Surprise #7: Where’s all this time coming from?

This is the best part of the whole thing. By a lot.

But I have to tell you a tiny little story. I go to this wonderful woman Carolyn Winkler for PSYCH-K every couple of weeks.

It’s this wacky technique that uses muscle testing and wordishness to work on stuckified and limiting beliefs. I totally don’t get it but I love the hell out of it.

The first time I ever did PSYCH-K it was to work on my belief that I have to be invisible and no one is allowed to see me because it’s not safe for me to be seen. The next week I found out I was being quoted in Woman’s Day.

Love. It.

Anyway, a week before the Email Sabbatical, I did a session with Carolyn about time and — more specifically — me having it.

I told her I wanted two and a half hours in the afternoon to do whatever I want, but that I didn’t believe that would ever even be a remote possibility.

She did her stuff. I promptly forgot about it. Then I went on email sabbatical and a week later I was telling a friend how it’s so cool having all this time all of a sudden.

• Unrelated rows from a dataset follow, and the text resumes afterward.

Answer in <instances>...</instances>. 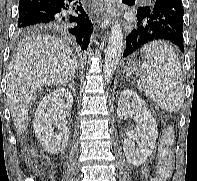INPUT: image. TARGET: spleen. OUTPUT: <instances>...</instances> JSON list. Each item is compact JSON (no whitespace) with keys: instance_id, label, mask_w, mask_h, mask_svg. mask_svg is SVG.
I'll return each instance as SVG.
<instances>
[{"instance_id":"1","label":"spleen","mask_w":197,"mask_h":181,"mask_svg":"<svg viewBox=\"0 0 197 181\" xmlns=\"http://www.w3.org/2000/svg\"><path fill=\"white\" fill-rule=\"evenodd\" d=\"M141 52L145 53L142 71L146 78L138 81L139 89L162 109L179 111L184 102V86L181 63L174 49L165 41H153Z\"/></svg>"}]
</instances>
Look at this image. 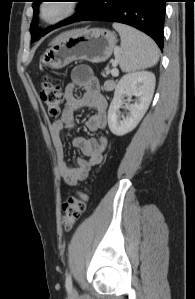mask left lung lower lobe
Returning <instances> with one entry per match:
<instances>
[{"mask_svg": "<svg viewBox=\"0 0 195 299\" xmlns=\"http://www.w3.org/2000/svg\"><path fill=\"white\" fill-rule=\"evenodd\" d=\"M167 0H91L75 21H112L133 26L163 48V25Z\"/></svg>", "mask_w": 195, "mask_h": 299, "instance_id": "1", "label": "left lung lower lobe"}]
</instances>
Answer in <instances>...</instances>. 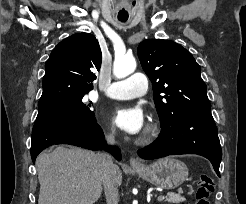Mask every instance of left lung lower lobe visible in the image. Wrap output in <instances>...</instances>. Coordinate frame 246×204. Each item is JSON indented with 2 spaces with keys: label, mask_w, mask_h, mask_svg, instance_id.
<instances>
[{
  "label": "left lung lower lobe",
  "mask_w": 246,
  "mask_h": 204,
  "mask_svg": "<svg viewBox=\"0 0 246 204\" xmlns=\"http://www.w3.org/2000/svg\"><path fill=\"white\" fill-rule=\"evenodd\" d=\"M161 128L157 140L138 151L141 158L151 160L168 155L197 154L209 159L220 176L222 150L211 113L176 117L170 124Z\"/></svg>",
  "instance_id": "0a47b994"
}]
</instances>
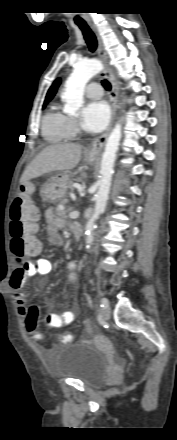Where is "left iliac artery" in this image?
I'll return each mask as SVG.
<instances>
[{"label": "left iliac artery", "instance_id": "1", "mask_svg": "<svg viewBox=\"0 0 177 440\" xmlns=\"http://www.w3.org/2000/svg\"><path fill=\"white\" fill-rule=\"evenodd\" d=\"M100 302H101L100 306L102 308H104L108 304V300L106 298H102Z\"/></svg>", "mask_w": 177, "mask_h": 440}]
</instances>
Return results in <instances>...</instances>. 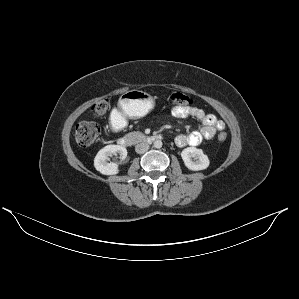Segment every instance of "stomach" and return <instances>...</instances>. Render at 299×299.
Masks as SVG:
<instances>
[{"mask_svg": "<svg viewBox=\"0 0 299 299\" xmlns=\"http://www.w3.org/2000/svg\"><path fill=\"white\" fill-rule=\"evenodd\" d=\"M118 106L125 116L141 118L154 108L155 98L143 91L131 90L121 95Z\"/></svg>", "mask_w": 299, "mask_h": 299, "instance_id": "obj_1", "label": "stomach"}]
</instances>
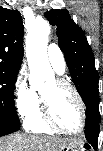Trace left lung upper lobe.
<instances>
[{"label":"left lung upper lobe","instance_id":"left-lung-upper-lobe-1","mask_svg":"<svg viewBox=\"0 0 103 151\" xmlns=\"http://www.w3.org/2000/svg\"><path fill=\"white\" fill-rule=\"evenodd\" d=\"M44 16L57 26L58 44L64 53L77 91L84 100L91 81L99 82L95 58L84 31L75 24L67 10H50Z\"/></svg>","mask_w":103,"mask_h":151}]
</instances>
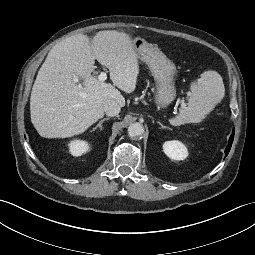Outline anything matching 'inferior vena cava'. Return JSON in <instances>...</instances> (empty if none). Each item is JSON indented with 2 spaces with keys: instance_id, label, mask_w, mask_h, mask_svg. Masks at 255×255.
Returning a JSON list of instances; mask_svg holds the SVG:
<instances>
[{
  "instance_id": "602c4592",
  "label": "inferior vena cava",
  "mask_w": 255,
  "mask_h": 255,
  "mask_svg": "<svg viewBox=\"0 0 255 255\" xmlns=\"http://www.w3.org/2000/svg\"><path fill=\"white\" fill-rule=\"evenodd\" d=\"M104 112L106 115L113 117L119 114L121 107L114 100H106L103 103Z\"/></svg>"
}]
</instances>
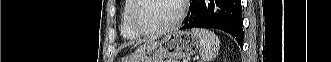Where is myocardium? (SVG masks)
<instances>
[{
    "instance_id": "obj_1",
    "label": "myocardium",
    "mask_w": 331,
    "mask_h": 62,
    "mask_svg": "<svg viewBox=\"0 0 331 62\" xmlns=\"http://www.w3.org/2000/svg\"><path fill=\"white\" fill-rule=\"evenodd\" d=\"M144 1L145 0H135L134 6H133L131 14H130L131 25L138 34H140L142 36L160 35V34L167 33L169 31L177 28L181 24V22L184 18V15H185V9H186L185 1L175 0L178 3L179 12H178L176 19L172 23H170L169 25H166L164 27H160V28H156V29H148V28L143 27L137 19V13H138L139 9L141 8Z\"/></svg>"
}]
</instances>
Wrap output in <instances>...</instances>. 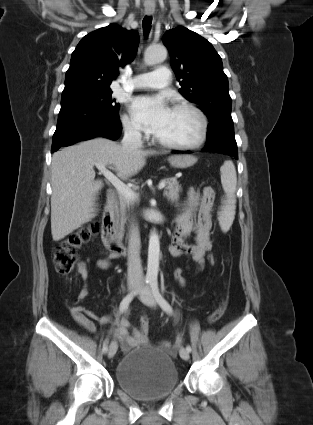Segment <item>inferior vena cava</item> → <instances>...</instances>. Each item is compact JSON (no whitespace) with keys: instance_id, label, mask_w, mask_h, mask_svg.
<instances>
[{"instance_id":"602c4592","label":"inferior vena cava","mask_w":313,"mask_h":425,"mask_svg":"<svg viewBox=\"0 0 313 425\" xmlns=\"http://www.w3.org/2000/svg\"><path fill=\"white\" fill-rule=\"evenodd\" d=\"M126 151H135L142 147L140 132L130 125L124 127V137L121 141ZM127 281L139 283L144 279L140 259V233L136 223L131 224L128 237Z\"/></svg>"}]
</instances>
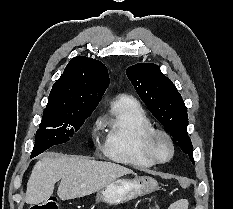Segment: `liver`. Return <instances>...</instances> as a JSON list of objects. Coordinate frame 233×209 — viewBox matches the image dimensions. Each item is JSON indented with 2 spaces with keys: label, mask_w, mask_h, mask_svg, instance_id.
I'll return each instance as SVG.
<instances>
[{
  "label": "liver",
  "mask_w": 233,
  "mask_h": 209,
  "mask_svg": "<svg viewBox=\"0 0 233 209\" xmlns=\"http://www.w3.org/2000/svg\"><path fill=\"white\" fill-rule=\"evenodd\" d=\"M132 172L131 169L112 162L77 156H47L33 167L25 201L30 205L44 202L53 194L55 183L59 180L61 182L57 194L61 200L84 197Z\"/></svg>",
  "instance_id": "liver-1"
}]
</instances>
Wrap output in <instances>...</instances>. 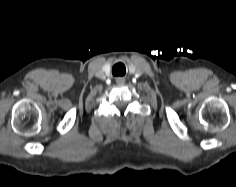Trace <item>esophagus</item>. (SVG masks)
<instances>
[{
  "label": "esophagus",
  "mask_w": 236,
  "mask_h": 187,
  "mask_svg": "<svg viewBox=\"0 0 236 187\" xmlns=\"http://www.w3.org/2000/svg\"><path fill=\"white\" fill-rule=\"evenodd\" d=\"M116 82H117L118 84H123V83L125 82V79L122 78V77H119V78L116 79Z\"/></svg>",
  "instance_id": "obj_1"
}]
</instances>
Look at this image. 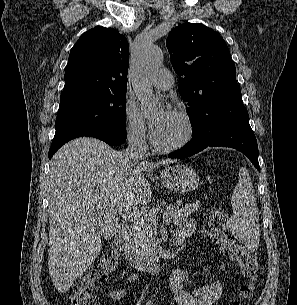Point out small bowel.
Wrapping results in <instances>:
<instances>
[{
  "label": "small bowel",
  "instance_id": "1",
  "mask_svg": "<svg viewBox=\"0 0 297 305\" xmlns=\"http://www.w3.org/2000/svg\"><path fill=\"white\" fill-rule=\"evenodd\" d=\"M194 227V221L188 220L178 230H189L191 234ZM187 281V273L182 268L174 270L168 278L169 288L174 294V299L178 305H214L222 296L224 289L222 281H215L192 289L187 287ZM106 296L112 300H120L127 296V291L124 289H112L106 292Z\"/></svg>",
  "mask_w": 297,
  "mask_h": 305
}]
</instances>
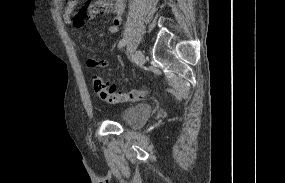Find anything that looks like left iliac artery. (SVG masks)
<instances>
[{
	"label": "left iliac artery",
	"instance_id": "44dca946",
	"mask_svg": "<svg viewBox=\"0 0 285 183\" xmlns=\"http://www.w3.org/2000/svg\"><path fill=\"white\" fill-rule=\"evenodd\" d=\"M125 45H126V40H125V39H122V40L119 42L118 47H119V48H122V47L125 46ZM133 58H134V56H133Z\"/></svg>",
	"mask_w": 285,
	"mask_h": 183
}]
</instances>
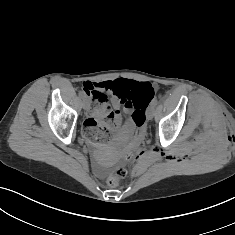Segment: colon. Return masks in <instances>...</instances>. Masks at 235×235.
I'll use <instances>...</instances> for the list:
<instances>
[{"instance_id": "5ec220e1", "label": "colon", "mask_w": 235, "mask_h": 235, "mask_svg": "<svg viewBox=\"0 0 235 235\" xmlns=\"http://www.w3.org/2000/svg\"><path fill=\"white\" fill-rule=\"evenodd\" d=\"M129 88H132V92L135 93V96H137V99L142 95H146L151 99L154 95L153 88L148 83H141L138 87H136V85L131 83ZM136 101L137 100H134L136 111L134 112L133 118H134L136 125L140 129H143L145 121H146L145 112H144V109L141 108V106ZM124 173H125V170L120 169V168L110 173L107 178L108 185L111 187H115L118 184L120 177H122Z\"/></svg>"}]
</instances>
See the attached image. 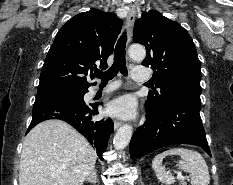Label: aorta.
<instances>
[{"label": "aorta", "mask_w": 233, "mask_h": 185, "mask_svg": "<svg viewBox=\"0 0 233 185\" xmlns=\"http://www.w3.org/2000/svg\"><path fill=\"white\" fill-rule=\"evenodd\" d=\"M129 57L135 61H141L146 56V50L141 45H131L128 50ZM133 128L129 124L123 125L118 129L114 136L113 145L116 150H123L130 142Z\"/></svg>", "instance_id": "762f6f07"}]
</instances>
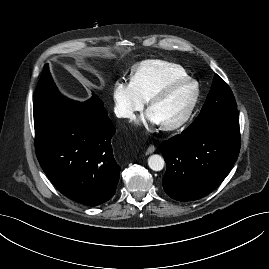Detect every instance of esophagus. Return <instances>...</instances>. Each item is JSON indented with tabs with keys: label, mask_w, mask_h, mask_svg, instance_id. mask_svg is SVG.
I'll use <instances>...</instances> for the list:
<instances>
[{
	"label": "esophagus",
	"mask_w": 269,
	"mask_h": 269,
	"mask_svg": "<svg viewBox=\"0 0 269 269\" xmlns=\"http://www.w3.org/2000/svg\"><path fill=\"white\" fill-rule=\"evenodd\" d=\"M155 151V147L153 145H150L148 149L146 150V154H151Z\"/></svg>",
	"instance_id": "obj_1"
}]
</instances>
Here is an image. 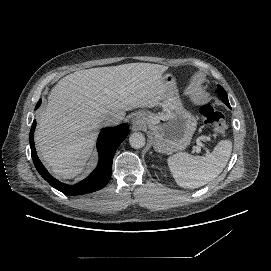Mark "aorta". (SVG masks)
Here are the masks:
<instances>
[{"label":"aorta","instance_id":"762f6f07","mask_svg":"<svg viewBox=\"0 0 271 271\" xmlns=\"http://www.w3.org/2000/svg\"><path fill=\"white\" fill-rule=\"evenodd\" d=\"M145 136L140 132L133 133L129 138V144L134 149H141L145 146Z\"/></svg>","mask_w":271,"mask_h":271}]
</instances>
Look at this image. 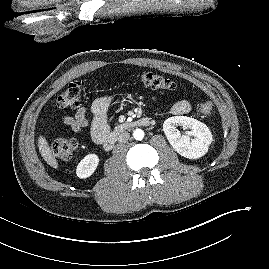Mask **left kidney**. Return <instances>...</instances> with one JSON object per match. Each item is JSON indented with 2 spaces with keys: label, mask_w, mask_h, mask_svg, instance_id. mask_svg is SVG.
<instances>
[{
  "label": "left kidney",
  "mask_w": 269,
  "mask_h": 269,
  "mask_svg": "<svg viewBox=\"0 0 269 269\" xmlns=\"http://www.w3.org/2000/svg\"><path fill=\"white\" fill-rule=\"evenodd\" d=\"M176 126L188 128L190 131L186 135H181ZM163 131L175 151L189 159L204 156L212 142L209 128L204 123L186 116H174L166 119Z\"/></svg>",
  "instance_id": "obj_1"
}]
</instances>
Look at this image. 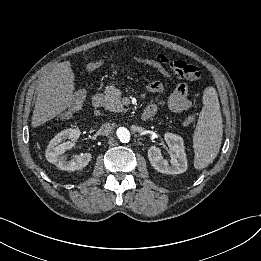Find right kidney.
<instances>
[{
	"label": "right kidney",
	"mask_w": 261,
	"mask_h": 261,
	"mask_svg": "<svg viewBox=\"0 0 261 261\" xmlns=\"http://www.w3.org/2000/svg\"><path fill=\"white\" fill-rule=\"evenodd\" d=\"M79 137V129H66L58 133L49 142L46 149V159L48 162L54 164L61 170L75 171L83 169L91 161L92 156L90 153L74 155L71 159L61 156L65 151L70 150L74 146ZM67 139L71 141L61 143Z\"/></svg>",
	"instance_id": "ca27d5eb"
}]
</instances>
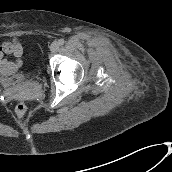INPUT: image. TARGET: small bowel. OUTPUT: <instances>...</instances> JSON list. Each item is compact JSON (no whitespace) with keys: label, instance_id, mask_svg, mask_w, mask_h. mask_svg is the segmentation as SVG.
I'll return each mask as SVG.
<instances>
[{"label":"small bowel","instance_id":"small-bowel-1","mask_svg":"<svg viewBox=\"0 0 172 172\" xmlns=\"http://www.w3.org/2000/svg\"><path fill=\"white\" fill-rule=\"evenodd\" d=\"M23 47L17 40L0 43V81L10 84L15 79L23 66ZM6 55H13L14 60L6 59Z\"/></svg>","mask_w":172,"mask_h":172}]
</instances>
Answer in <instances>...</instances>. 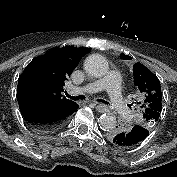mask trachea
<instances>
[{
    "mask_svg": "<svg viewBox=\"0 0 177 177\" xmlns=\"http://www.w3.org/2000/svg\"><path fill=\"white\" fill-rule=\"evenodd\" d=\"M65 94H66V96H67L68 98H70V99H72V100H74V101L85 99V96H83V95L71 96V95H69L67 92H66ZM97 101L102 102V103H105V104H109L107 101L102 100V99H97Z\"/></svg>",
    "mask_w": 177,
    "mask_h": 177,
    "instance_id": "trachea-1",
    "label": "trachea"
}]
</instances>
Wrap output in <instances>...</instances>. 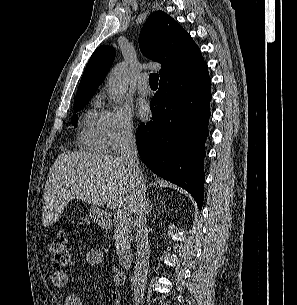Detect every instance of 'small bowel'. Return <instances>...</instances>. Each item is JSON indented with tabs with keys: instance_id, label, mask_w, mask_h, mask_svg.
<instances>
[{
	"instance_id": "1",
	"label": "small bowel",
	"mask_w": 297,
	"mask_h": 305,
	"mask_svg": "<svg viewBox=\"0 0 297 305\" xmlns=\"http://www.w3.org/2000/svg\"><path fill=\"white\" fill-rule=\"evenodd\" d=\"M103 252L97 249H92L85 256V263L90 267H95L103 262ZM113 281L116 285H122L125 281V273L114 267L112 270ZM52 285L55 289L65 290L69 286V277L63 271H56L52 275ZM114 305H123V297L120 290H115L112 294ZM65 305H83L80 296L76 293H68L65 297Z\"/></svg>"
}]
</instances>
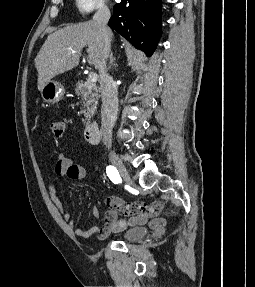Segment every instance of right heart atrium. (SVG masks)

That giving up email had opened up two and a half hours in my day and now I get to go for a walk in the afternoon or study or sit at a cafe.

Then last week I was flipping through my journal and discovered the PSYCH-K session that I’d completely forgotten about. Two and a half hours. Every day. It’s incredible.

Bottom line?

This sabbatical might just be the best thing that ever happened to me. Actually I think it is.

Biggest regret? That I didn’t do it sooner.

Also, it’s weird to think about all the time I spent feeling resentful about what seemed (to me) to be people not respecting my time. Turned out that I was the one who didn’t respect my time.

Because as soon as I set boundaries for it, the respect was right there. Whoops. Sorry about that.

Are there hard parts? Sort of. I mean, sometimes you miss people. And sometimes you need a distraction and email isn’t there to give it to you.

I jump on my trampoline, go meditate, go for a walk, read Jenny the Bloggess or make a cup of tea. Or Twitter. There’s always Twitter. And there’s no way in hell I’m going on sabbatical from that so let’s never talk about that again.

I’ll see you there! Or here. Or at SXSW. Just not in my inbox. Really, it’s better for both of us that way.